◆ WHAT IS EXPECTED ◆
Restate word for word the lines below that run from the one holding "от 14 903 р." through the one holding "maçonnerie dans la ville de Chevannes", inclusive. Pictures don't belong in the copy.
═══ MATERIAL FOR THE TASK
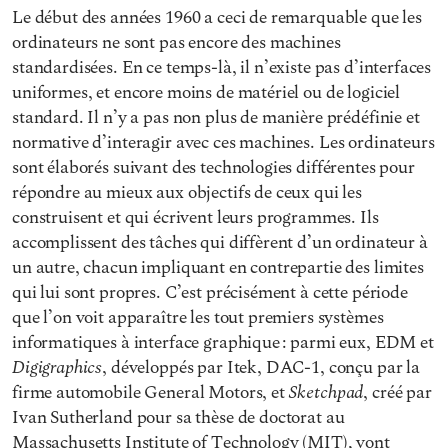
Le début des années 1960 a ceci de remarquable que les
ordinateurs ne sont pas encore des machines
standardisées. En ce temps-là, il n’existe pas d’interfaces
uniformes, et encore moins de matériel ou de logiciel
standard. Il n’y a pas non plus de manière prédéfinie et
normative d’interagir avec ces machines. Les ordinateurs
sont élaborés suivant des technologies différentes pour
répondre au mieux aux objectifs de ceux qui les
construisent et qui écrivent leurs programmes. Ils
accomplissent des tâches qui diffèrent d’un ordinateur à
un autre, chacun impliquant en contrepartie des limites
qui lui sont propres. C’est précisément à cette période
que l’on voit apparaître les tout premiers systèmes
informatiques à interface graphique : parmi eux, EDM et
Digigraphics
, développés par Itek, DAC-1, conçu par la
Sketchpad
firme automobile General Motors, et
, créé par
Ivan Sutherland pour sa thèse de doctorat au
Massachusetts Institute of Technology (MIT), vont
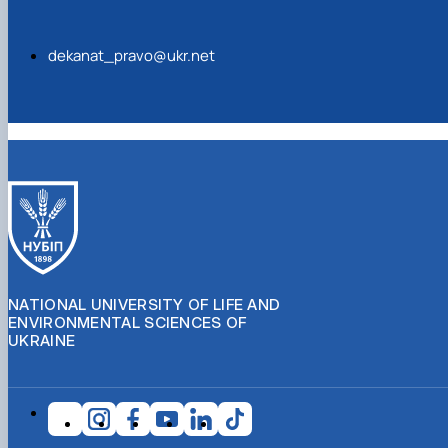
dekanat_pravo@ukr.net
NATIONAL UNIVERSITY OF LIFE AND
ENVIRONMENTAL SCIENCES OF
UKRAINE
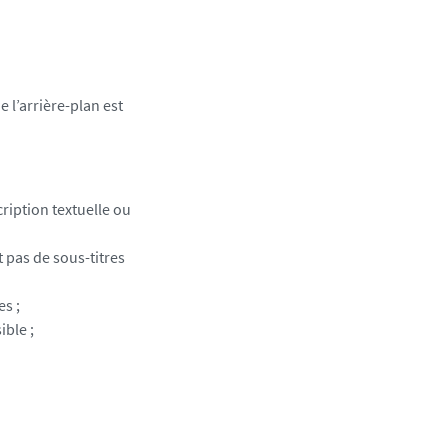
e l’arrière-plan est
ription textuelle ou
 pas de sous-titres
es ;
ible ;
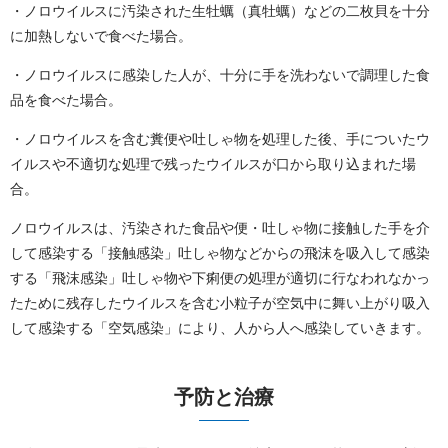
・ノロウイルスに汚染された生牡蠣（真牡蠣）などの二枚貝を十分
に加熱しないで食べた場合。
・ノロウイルスに感染した人が、十分に手を洗わないで調理した食
品を食べた場合。
・ノロウイルスを含む糞便や吐しゃ物を処理した後、手についたウ
イルスや不適切な処理で残ったウイルスが口から取り込まれた場
合。
ノロウイルスは、汚染された食品や便・吐しゃ物に接触した手を介
して感染する「接触感染」吐しゃ物などからの飛沫を吸入して感染
する「飛沫感染」吐しゃ物や下痢便の処理が適切に行なわれなかっ
たために残存したウイルスを含む小粒子が空気中に舞い上がり吸入
して感染する「空気感染」により、人から人へ感染していきます。
予防と治療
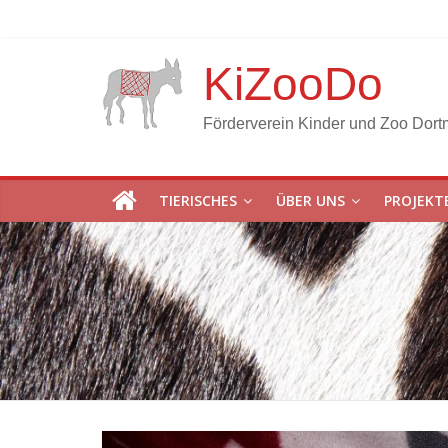
KiZooDo
Förderverein Kinder und Zoo Dort
TIERISCHES
ÜBER UNS
PROJEKT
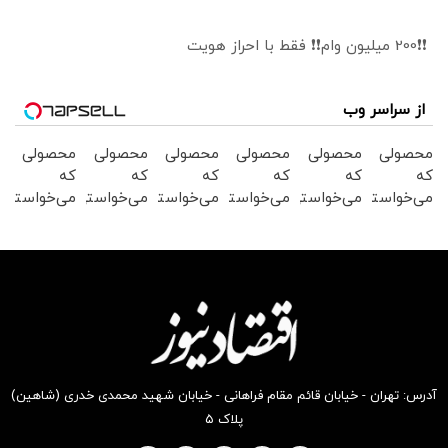
❗❗200 میلیون وام❗❗ فقط با احراز هویت
از سراسر وب
محصولی
محصولی
محصولی
محصولی
محصولی
محصولی
که
که
که
که
که
که
می‌خواستی
می‌خواستی
می‌خواستی
می‌خواستی
می‌خواستی
می‌خواستی
رو در
رو در
رو در
رو در
رو در
رو در
شگفت
شکفت
شگفت
شکفت
شگفت
شگفت
انگیز
انگیز
انگیز
انگیز
انگیز
انگیز
دیجی‌کالا
دیجی‌کالا
دیجی‌کالا
دیجی‌کالا
دیجی‌کالا
دیجی‌کالا
بخر !
بخر !
بخر !
بخر !
بخر !
بخر !
آدرس: تهران - خیابان قائم مقام فراهانی - خیابان شهید محمدی خدری (شاهین)
پلاک ۵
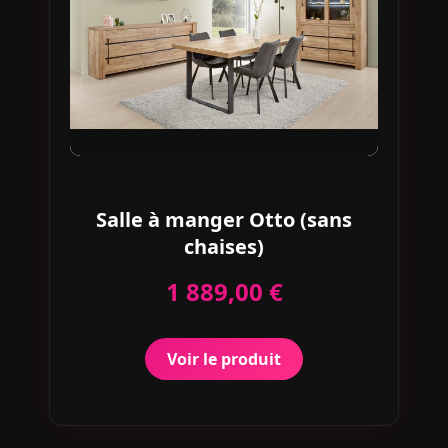
Salle à manger Otto (sans
chaises)
1 889,00 €
Voir le produit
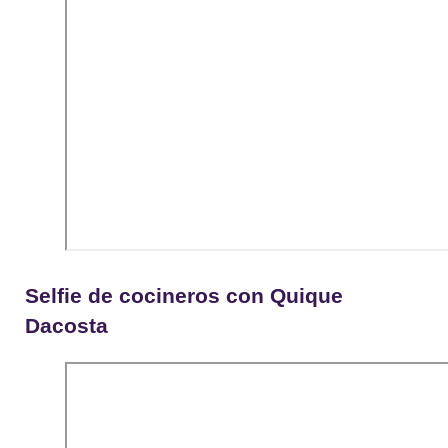
Selfie de cocineros con Quique
Dacosta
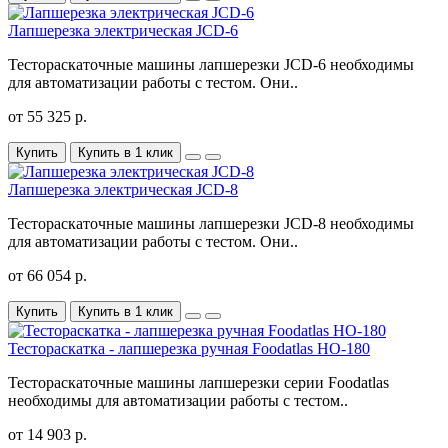
Лапшерезка электрическая JCD-6
Тестораскаточные машины лапшерезки JCD-6 необходимы
для автоматизации работы с тестом. Они..
от 55 325 р.
Купить
Купить в 1 клик
Лапшерезка электрическая JCD-8
Тестораскаточные машины лапшерезки JCD-8 необходимы
для автоматизации работы с тестом. Они..
от 66 054 р.
Купить
Купить в 1 клик
Тестораскатка - лапшерезка ручная Foodatlas HO-180
Тестораскаточные машины лапшерезки серии Foodatlas
необходимы для автоматизации работы с тестом..
от 14 903 р.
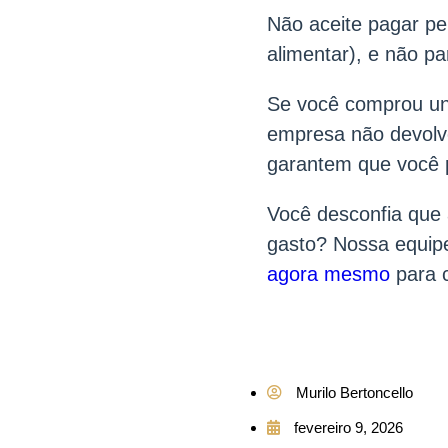
Não aceite pagar pe
alimentar), e não pa
Se você comprou un
empresa não devolve
garantem que você 
Você desconfia que 
gasto? Nossa equip
agora mesmo
para c
Murilo Bertoncello
fevereiro 9, 2026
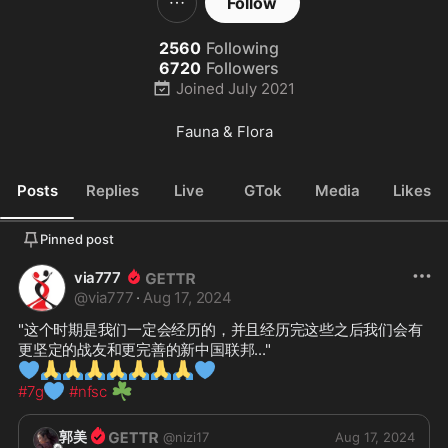
Follow
2560
Following
6720
Followers
Joined
July 2021
Fauna & Flora
Posts
Replies
Live
GTok
Media
Likes
Pinned post
via777
@
via777
·
Aug 17, 2024
"这个时期是我们一定会经历的，并且经历完这些之后我们会有
💙
🙏
🙏
🙏
🙏
🙏
🙏
🙏
💙
💙
☘️
#7g
#nfsc
郭美
@
nizi17
Aug 17, 2024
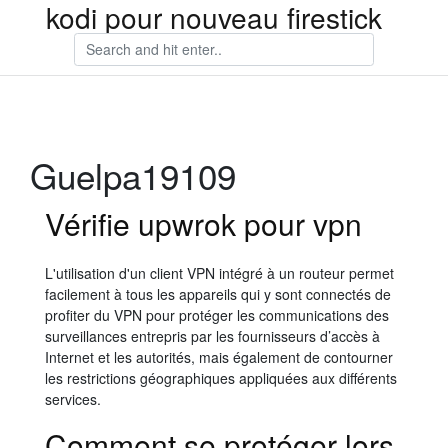
kodi pour nouveau firestick
Guelpa19109
Vérifie upwrok pour vpn
L'utilisation d'un client VPN intégré à un routeur permet
facilement à tous les appareils qui y sont connectés de
profiter du VPN pour protéger les communications des
surveillances entrepris par les fournisseurs d’accès à
Internet et les autorités, mais également de contourner
les restrictions géographiques appliquées aux différents
services.
Comment se protéger lors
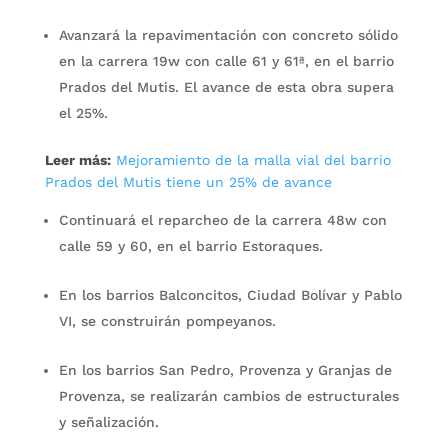
Avanzará la repavimentación con concreto sólido
en la carrera 19w con calle 61 y 61ª, en el barrio
Prados del Mutis. El avance de esta obra supera
el 25%.
Leer más:
Mejoramiento de la malla vial del barrio
Prados del Mutis tiene un 25% de avance
Continuará el reparcheo de la carrera 48w con
calle 59 y 60, en el barrio Estoraques.
En los barrios Balconcitos, Ciudad Bolívar y Pablo
VI, se construirán pompeyanos.
En los barrios San Pedro, Provenza y Granjas de
Provenza, se realizarán cambios de estructurales
y señalización.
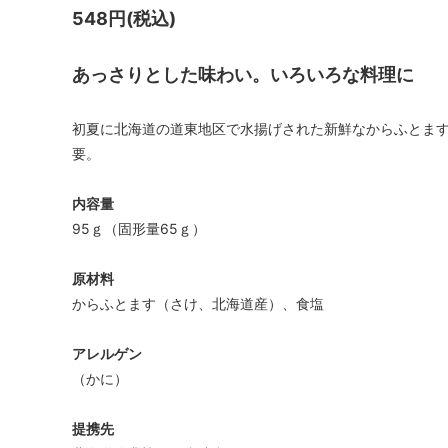
548円(税込)
あっさりとした味わい。いろいろな料理に
初夏に北海道の道東地区で水揚げされた新鮮なからふとま
要。
内容量
95ｇ（固形量65ｇ）
原材料
からふとます（さけ、北海道産）、食塩
アレルゲン
（かに）
提携先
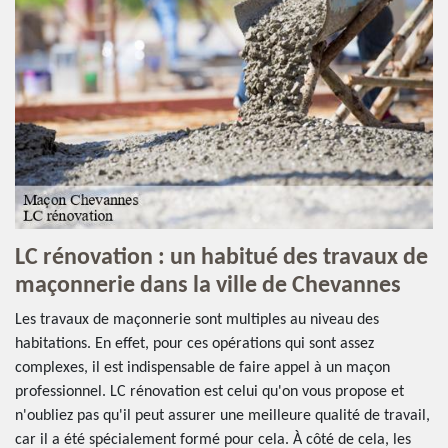
LC rénovation : un habitué des travaux de
maçonnerie dans la ville de Chevannes
Les travaux de maçonnerie sont multiples au niveau des
habitations. En effet, pour ces opérations qui sont assez
complexes, il est indispensable de faire appel à un maçon
professionnel. LC rénovation est celui qu'on vous propose et
n'oubliez pas qu'il peut assurer une meilleure qualité de travail,
car il a été spécialement formé pour cela. À côté de cela, les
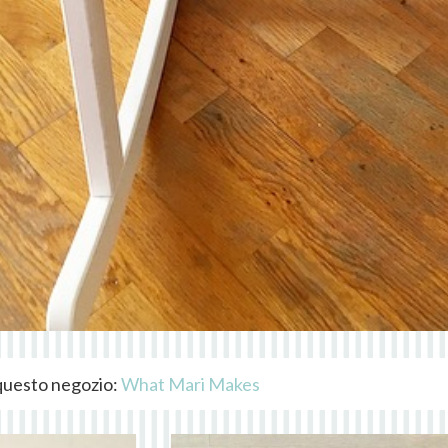
i questo negozio:
What Mari Makes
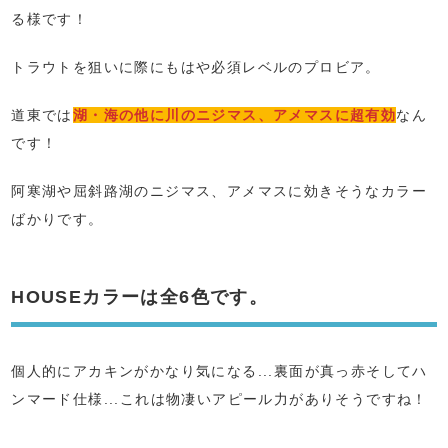
る様です！
トラウトを狙いに際にもはや必須レベルのプロビア。
道東では
湖・海の他に川のニジマス、アメマスに超有効
なん
です！
阿寒湖や屈斜路湖のニジマス、アメマスに効きそうなカラー
ばかりです。
HOUSEカラーは全6色です。
個人的にアカキンがかなり気になる...裏面が真っ赤そしてハ
ンマード仕様...これは物凄いアピール力がありそうですね！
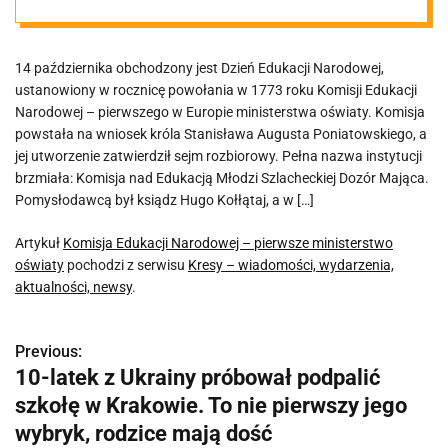
ministerstwo
14 października obchodzony jest Dzień Edukacji Narodowej,
oświaty
ustanowiony w rocznicę powołania w 1773 roku Komisji Edukacji
Narodowej – pierwszego w Europie ministerstwa oświaty. Komisja
powstała na wniosek króla Stanisława Augusta Poniatowskiego, a
jej utworzenie zatwierdził sejm rozbiorowy. Pełna nazwa instytucji
brzmiała: Komisja nad Edukacją Młodzi Szlacheckiej Dozór Mająca.
Pomysłodawcą był ksiądz Hugo Kołłątaj, a w […]
Artykuł
Komisja Edukacji Narodowej – pierwsze ministerstwo
oświaty
pochodzi z serwisu
Kresy – wiadomości, wydarzenia,
aktualności, newsy
.
Previous:
N
10-latek z Ukrainy próbował podpalić
a
szkołę w Krakowie. To nie pierwszy jego
w
wybryk, rodzice mają dość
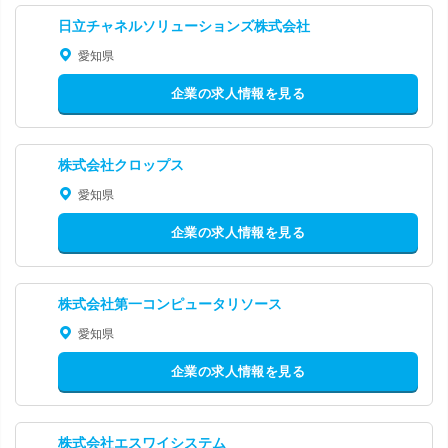
日立チャネルソリューションズ株式会社
愛知県
企業の求人情報を見る
株式会社クロップス
愛知県
企業の求人情報を見る
株式会社第一コンピュータリソース
愛知県
企業の求人情報を見る
株式会社エスワイシステム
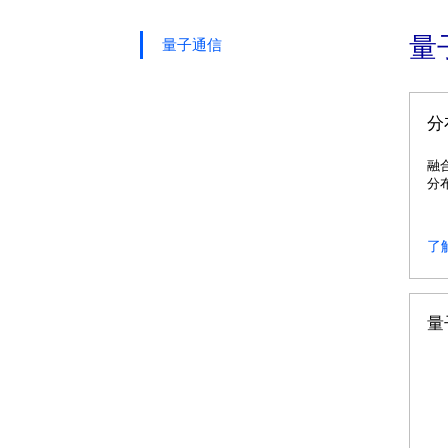
量
量子通信
分
融
分
透
态
了
量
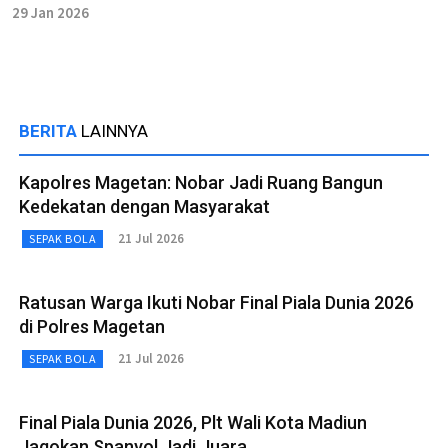
29 Jan 2026
BERITA
LAINNYA
Kapolres Magetan: Nobar Jadi Ruang Bangun
Kedekatan dengan Masyarakat
21 Jul 2026
SEPAK BOLA
Ratusan Warga Ikuti Nobar Final Piala Dunia 2026
di Polres Magetan
21 Jul 2026
SEPAK BOLA
Final Piala Dunia 2026, Plt Wali Kota Madiun
Jagokan Spanyol Jadi Juara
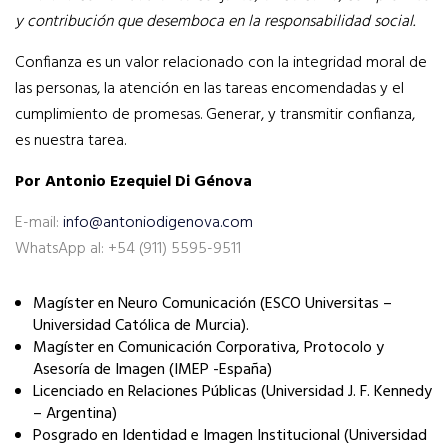
y contribución que desemboca en la responsabilidad social.
Confianza es un valor relacionado con la integridad moral de
las personas, la atención en las tareas encomendadas y el
cumplimiento de promesas. Generar, y transmitir confianza,
es nuestra tarea.
Por Antonio Ezequiel Di Génova
E-mail:
info@antoniodigenova.com
WhatsApp al: +54 (911) 5595-9511
Magíster en Neuro Comunicación (ESCO Universitas –
Universidad Católica de Murcia).
Magíster en Comunicación Corporativa, Protocolo y
Asesoría de Imagen (IMEP -España)
Licenciado en Relaciones Públicas (Universidad J. F. Kennedy
– Argentina)
Posgrado en Identidad e Imagen Institucional (Universidad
══════
◆ YOUR SOLUTION ◆
от 14 903 р.
Não aceite pagar pe
alimentar), e não pa
Se você comprou un
empresa não devolve
garantem que você 
Você desconfia que 
gasto? Nossa equip
agora mesmo
para c
Murilo Bertoncello
fevereiro 9, 2026
Follow
2560
Following
6720
Followers
Joined
July 2021
Fauna & Flora
Posts
Replies
Live
GTok
Media
Likes
Pinned post
via777
@
via777
·
Aug 17, 2024
"这个时期是我们一定会经历的，并且经历完这些之后我们会有
💙
🙏
🙏
🙏
🙏
🙏
🙏
🙏
💙
💙
☘️
#7g
#nfsc
郭美
@
nizi17
Aug 17, 2024
kodi pour nouveau firestick
Guelpa19109
Vérifie upwrok pour vpn
L'utilisation d'un client VPN intégré à un routeur permet
facilement à tous les appareils qui y sont connectés de
profiter du VPN pour protéger les communications des
surveillances entrepris par les fournisseurs d’accès à
Internet et les autorités, mais également de contourner
les restrictions géographiques appliquées aux différents
services.
Comment se protéger lors
Avanzará la repavimentación con concreto sólido
en la carrera 19w con calle 61 y 61ª, en el barrio
Prados del Mutis. El avance de esta obra supera
el 25%.
Leer más:
Mejoramiento de la malla vial del barrio
Prados del Mutis tiene un 25% de avance
Continuará el reparcheo de la carrera 48w con
calle 59 y 60, en el barrio Estoraques.
En los barrios Balconcitos, Ciudad Bolívar y Pablo
VI, se construirán pompeyanos.
En los barrios San Pedro, Provenza y Granjas de
Provenza, se realizarán cambios de estructurales
y señalización.
548円(税込)
あっさりとした味わい。いろいろな料理に
初夏に北海道の道東地区で水揚げされた新鮮なからふとま
要。
内容量
95ｇ（固形量65ｇ）
原材料
からふとます（さけ、北海道産）、食塩
アレルゲン
（かに）
提携先
LC rénovation : un habitué des travaux de
maçonnerie dans la ville de Chevannes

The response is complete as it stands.